FACT Welcomes the Proposal’s Continued Dedication to Stemming Profit Shifting and Financial Secrecy
WASHINGTON, DC – The FACT Coalition welcomed international and administrative tax reforms in the President’s proposed 2023 Budget that would continue the Administration’s efforts to discourage tax dodging by multinational corporations, and once again make the U.S. a leader in global tax transparency.
“Now, it’s up to Congress to pass these reforms and the international tax reforms included in the Build Back Better Act,” said Ryan Gurule, FACT’s Policy Director. “Acting now can stop tax haven abuse, advance unprecedented global tax cooperation, and better equip the IRS to improve tax administration and crack down on tax dodgers.”
The budget requests rely on and build off of proposed international tax reforms included in the Build Back Better Act (H.R. 5376), which still awaits action in the Senate before it can be signed into law. Taken together, these reforms would ensure that multinational corporations headquartered and conducting business in the United States pay at least a 15 percent effective tax rate in the United States and in each country where they operate, calculated on a country-by-country basis, in furtherance of the global minimum tax agreement agreed to by 140 jurisdictions in October 2021. The Treasury estimates that these reforms would raise hundreds of billions of dollars to fund other Administration priorities such as tackling climate change, investing in infrastructure and addressing social inequities.
The reforms would also address the secrecy currently afforded by the United States to foreign taxpayers, requiring the United States to engage in more reciprocal automatic information exchange with our allies and addressing emerging issues relating to digital assets. Finally, the reforms would continue to address the previously systematically underfunded Internal Revenue Service (IRS), boosting the agency’s funding to $14.1 billion, up from $12.6 billion provided in the 2022 omnibus that passed in March.
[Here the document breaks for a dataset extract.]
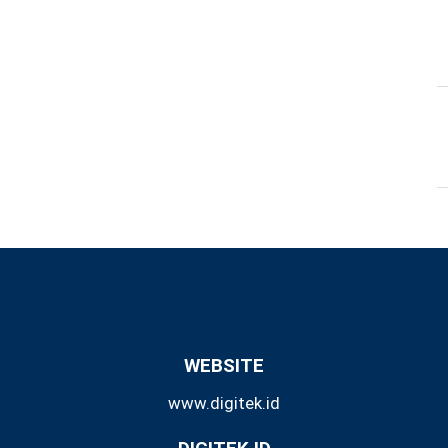
WEBSITE
www.digitek.id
“Our tax systems have been abused in recent years to enable certain actors to play by a different set of rules, robbing governments in the U.S. and around the world of the resources they need to address collective challenges,” said Ian Gary, FACT’s Executive Director. “These reforms fortify the foundation of our fiscal house by discouraging tax dodging, promoting greater transparency, and raising real revenues.”
Notes to the Editor:
- President Biden’s Budget Request for FY2023.
- Treasury’s Green Book explaining the Revenue Proposals in the President’s FY 2023 Budget Request.
- Recent FACT testimony to the European Union Parliament discussing, among other things, the lack of reciprocal automatic information exchange under the U.S. tax system.
- Build Back Better Act as passed by the U.S. House of Representatives.
- OECD international tax agreement agreed to by 140 jurisdictions, and recent guidance on model rules and additional commentary for implementing Pillar 2 of the rules.
- Prior FACT analysis of the Build Back Better Act and included international tax reforms.
- Treasury revenue estimates relating to this Budget Proposal can be found here. Earlier JCT scores relating to Build Back Better can be found here. Notably, the President’s Budget formally contemplates increasing the domestic corporate tax rate to 28 percent (from 21 percent), and maintaining a reduced deduction for offshore earnings contemplated in Build Back Better under the global intangible low taxed income (GILTI) tax, resulting in a minimum rate on offshore profits equal to near 20 percent. The FACT Coalition has previously advocated for a higher GILTI rate.